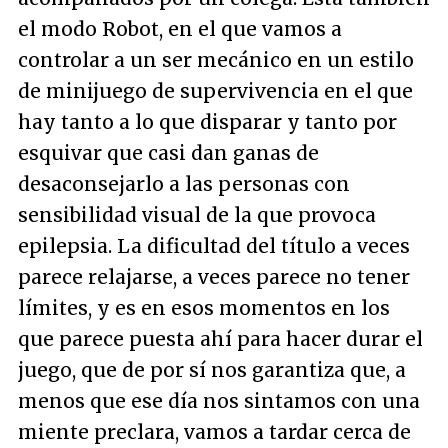
el modo Robot, en el que vamos a
controlar a un ser mecánico en un estilo
de minijuego de supervivencia en el que
hay tanto a lo que disparar y tanto por
esquivar que casi dan ganas de
desaconsejarlo a las personas con
sensibilidad visual de la que provoca
epilepsia. La dificultad del título a veces
parece relajarse, a veces parece no tener
límites, y es en esos momentos en los
que parece puesta ahí para hacer durar el
juego, que de por sí nos garantiza que, a
menos que ese día nos sintamos con una
miente preclara, vamos a tardar cerca de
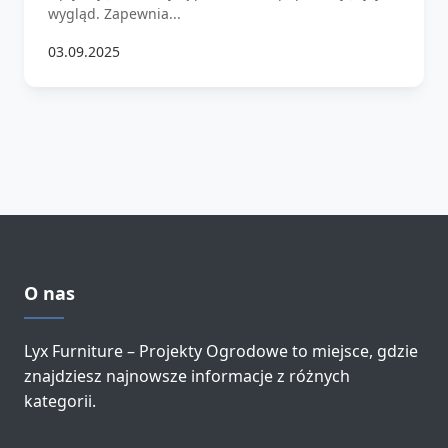
wygląd. Zapewnia...
03.09.2025
O nas
Lyx Furniture – Projekty Ogrodowe to miejsce, gdzie
znajdziesz najnowsze informacje z różnych
kategorii.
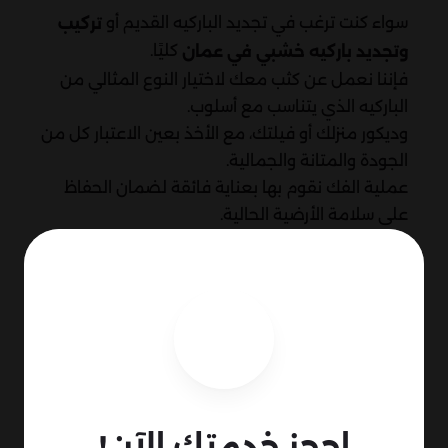
سواء كنت ترغب في تجديد الباركيه القديم أو
تركيب
كليًا.
وتجديد باركيه خشبي في عمان
فإننا نعمل عن كثب معك لاختيار النوع المثالي من
الباركيه الذي يتناسب مع أسلوب.
وديكور منزلك أو فيلتك، مع الأخذ بعين الاعتبار كل من
الجودة والمتانة والجمالية.
عملية الفك نقوم بها بعناية فائقة لضمان الحفاظ
على سلامة الأرضية الحالية.
مع استخدام أحدث الأدوات لمنع حدوث أي خدش. بعد
إزالة الباركيه القديم.
كما أن لدينا تشكيلة واسعة من خيارات الباركيه التي
تشمل أنواعًا مختلفة من الخشب، الألوان، والأنماط،
نحن نضمن أن يتم تركيب كل قطعة باركيه بدقة
متناهية، مع الاهتمام بأدق التفاصيل.
لضمان تحقيق مظهر متناسق وجذاب يدوم لسنوات.
إذ، نقوم بإعداد السطح بدقة لتركيب الجديد.
احجز خدمتك الآن!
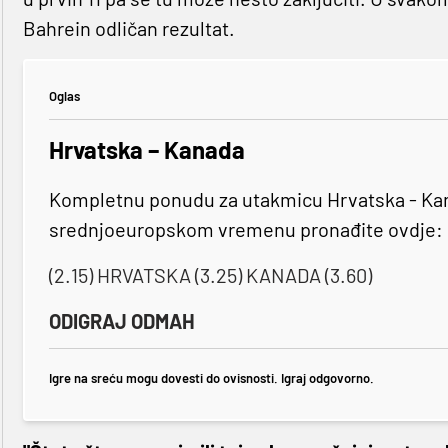
Bahrein odličan rezultat.
Oglas
Hrvatska – Kanada
Kompletnu ponudu za utakmicu Hrvatska - Kanad
srednjoeuropskom vremenu pronađite ovdje:
(2.15) HRVATSKA (3.25) KANADA (3.60)
ODIGRAJ ODMAH
Igre na sreću mogu dovesti do ovisnosti. Igraj odgovorno.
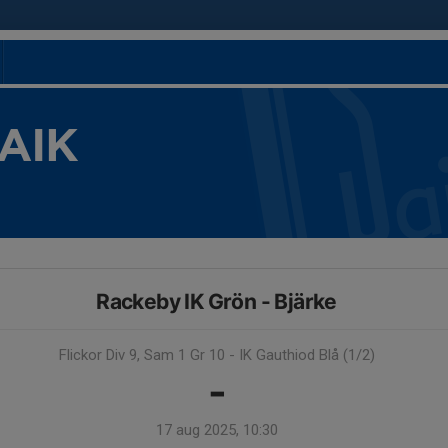
 AIK
Rackeby IK Grön - Bjärke
Flickor Div 9, Sam 1 Gr 10 - IK Gauthiod Blå (1/2)
-
17 aug 2025, 10:30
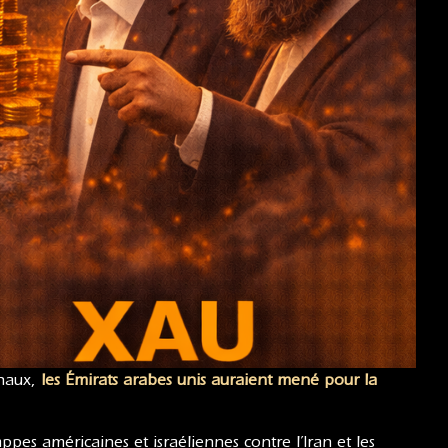
onaux,
les Émirats arabes unis auraient mené pour la
ppes américaines et israéliennes contre l’Iran et les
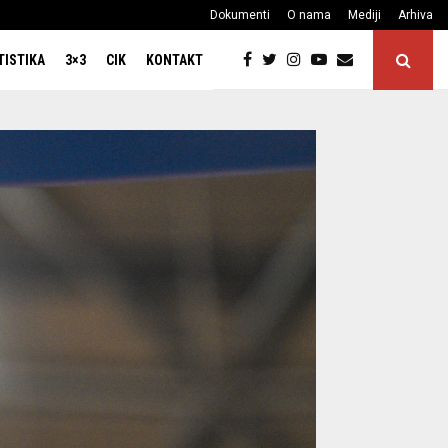
Dokumenti
O nama
Mediji
Arhiva
TISTIKA
3×3
CIK
KONTAKT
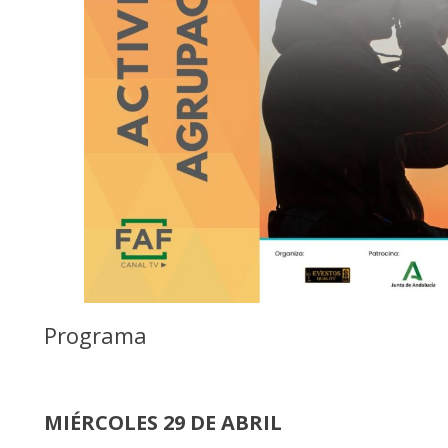
Programa
MIÉRCOLES 29 DE ABRIL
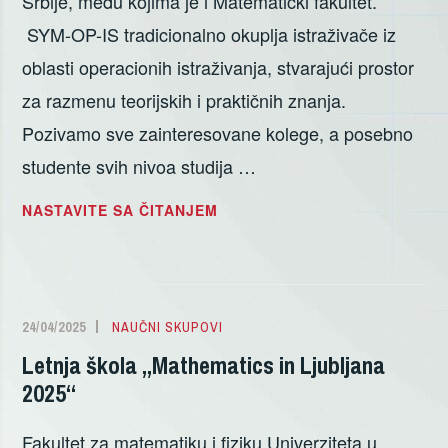
Srbije, među kojima je i Matematički fakultet.
SYM-OP-IS tradicionalno okuplja istraživače iz
oblasti operacionih istraživanja, stvarajući prostor
za razmenu teorijskih i praktičnih znanja.
Pozivamo sve zainteresovane kolege, a posebno
studente svih nivoa studija …
52.MEĐUNARODNI
NASTAVITE SA ČITANJEM
SIMPOZIJUM
O
OPERACIONIM
ISTRAŽIVANJIMA,
24/04/2025
DAMJAN
NAUČNI SKUPOVI
7-
STANKOVIC
Letnja škola „Mathematics in Ljubljana
10.
2025“
SEPTEMBAR
2025,
Fakultet za matematiku i fiziku Univerziteta u
PALIĆ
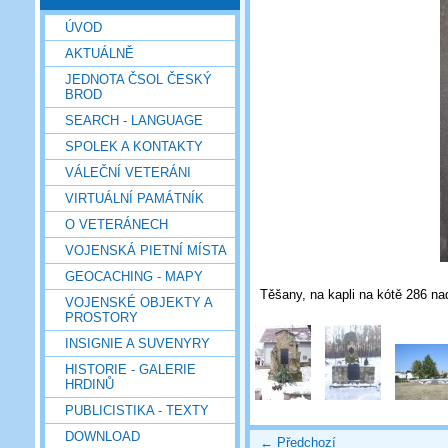
ÚVOD
AKTUÁLNĚ
JEDNOTA ČSOL ČESKÝ
BROD
SEARCH - LANGUAGE
SPOLEK A KONTAKTY
VÁLEČNÍ VETERÁNI
VIRTUÁLNÍ PAMÁTNÍK
O VETERÁNECH
VOJENSKÁ PIETNÍ MÍSTA
GEOCACHING - MAPY
Těšany, na kapli na kótě 286 n
VOJENSKÉ OBJEKTY A
PROSTORY
INSIGNIE A SUVENYRY
HISTORIE - GALERIE
HRDINŮ
PUBLICISTIKA - TEXTY
DOWNLOAD
← Předchozí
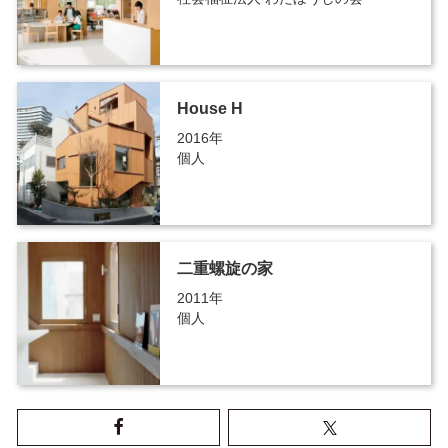
House H
2016年
個人
二重螺旋の家
2011年
個人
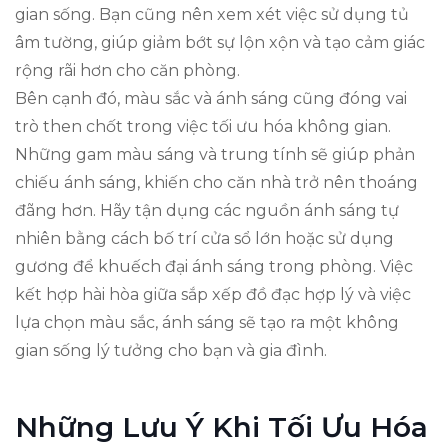
gian sống. Bạn cũng nên xem xét việc sử dụng tủ
âm tường, giúp giảm bớt sự lộn xộn và tạo cảm giác
rộng rãi hơn cho căn phòng.
Bên cạnh đó, màu sắc và ánh sáng cũng đóng vai
trò then chốt trong việc tối ưu hóa không gian.
Những gam màu sáng và trung tính sẽ giúp phản
chiếu ánh sáng, khiến cho căn nhà trở nên thoáng
đãng hơn. Hãy tận dụng các nguồn ánh sáng tự
nhiên bằng cách bố trí cửa sổ lớn hoặc sử dụng
gương để khuếch đại ánh sáng trong phòng. Việc
kết hợp hài hòa giữa sắp xếp đồ đạc hợp lý và việc
lựa chọn màu sắc, ánh sáng sẽ tạo ra một không
gian sống lý tưởng cho bạn và gia đình.
Những Lưu Ý Khi Tối Ưu Hóa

━━━━━━━━━━

What you should do
In the records above, find the line containing "وديكور منزلك أو" and the line containing "Những gam màu sáng và trung tính sẽ giúp phản", then give both of them again word for word along with every line between. Omit any pictures.

Response for this exercise
وديكور منزلك أو فيلتك، مع الأخذ بعين الاعتبار كل من
الجودة والمتانة والجمالية.
عملية الفك نقوم بها بعناية فائقة لضمان الحفاظ
على سلامة الأرضية الحالية.
مع استخدام أحدث الأدوات لمنع حدوث أي خدش. بعد
إزالة الباركيه القديم.
كما أن لدينا تشكيلة واسعة من خيارات الباركيه التي
تشمل أنواعًا مختلفة من الخشب، الألوان، والأنماط،
نحن نضمن أن يتم تركيب كل قطعة باركيه بدقة
متناهية، مع الاهتمام بأدق التفاصيل.
لضمان تحقيق مظهر متناسق وجذاب يدوم لسنوات.
إذ، نقوم بإعداد السطح بدقة لتركيب الجديد.
احجز خدمتك الآن!
Bahrein odličan rezultat.
Oglas
Hrvatska – Kanada
Kompletnu ponudu za utakmicu Hrvatska - Kanad
srednjoeuropskom vremenu pronađite ovdje:
(2.15) HRVATSKA (3.25) KANADA (3.60)
ODIGRAJ ODMAH
Igre na sreću mogu dovesti do ovisnosti. Igraj odgovorno.
 AIK
Rackeby IK Grön - Bjärke
Flickor Div 9, Sam 1 Gr 10 - IK Gauthiod Blå (1/2)
-
17 aug 2025, 10:30
onaux,
les Émirats arabes unis auraient mené pour la
ppes américaines et israéliennes contre l’Iran et les
Dokumenti
O nama
Mediji
Arhiva
TISTIKA
3×3
CIK
KONTAKT
Programa
MIÉRCOLES 29 DE ABRIL
Srbije, među kojima je i Matematički fakultet.
SYM-OP-IS tradicionalno okuplja istraživače iz
oblasti operacionih istraživanja, stvarajući prostor
za razmenu teorijskih i praktičnih znanja.
Pozivamo sve zainteresovane kolege, a posebno
studente svih nivoa studija …
52.MEĐUNARODNI
NASTAVITE SA ČITANJEM
SIMPOZIJUM
O
OPERACIONIM
ISTRAŽIVANJIMA,
24/04/2025
DAMJAN
NAUČNI SKUPOVI
7-
STANKOVIC
Letnja škola „Mathematics in Ljubljana
10.
2025“
SEPTEMBAR
2025,
Fakultet za matematiku i fiziku Univerziteta u
PALIĆ
ÚVOD
AKTUÁLNĚ
JEDNOTA ČSOL ČESKÝ
BROD
SEARCH - LANGUAGE
SPOLEK A KONTAKTY
VÁLEČNÍ VETERÁNI
VIRTUÁLNÍ PAMÁTNÍK
O VETERÁNECH
VOJENSKÁ PIETNÍ MÍSTA
GEOCACHING - MAPY
Těšany, na kapli na kótě 286 n
VOJENSKÉ OBJEKTY A
PROSTORY
INSIGNIE A SUVENYRY
HISTORIE - GALERIE
HRDINŮ
PUBLICISTIKA - TEXTY
DOWNLOAD
← Předchozí
House H
2016年
個人
二重螺旋の家
2011年
個人
gian sống. Bạn cũng nên xem xét việc sử dụng tủ
âm tường, giúp giảm bớt sự lộn xộn và tạo cảm giác
rộng rãi hơn cho căn phòng.
Bên cạnh đó, màu sắc và ánh sáng cũng đóng vai
trò then chốt trong việc tối ưu hóa không gian.
Những gam màu sáng và trung tính sẽ giúp phản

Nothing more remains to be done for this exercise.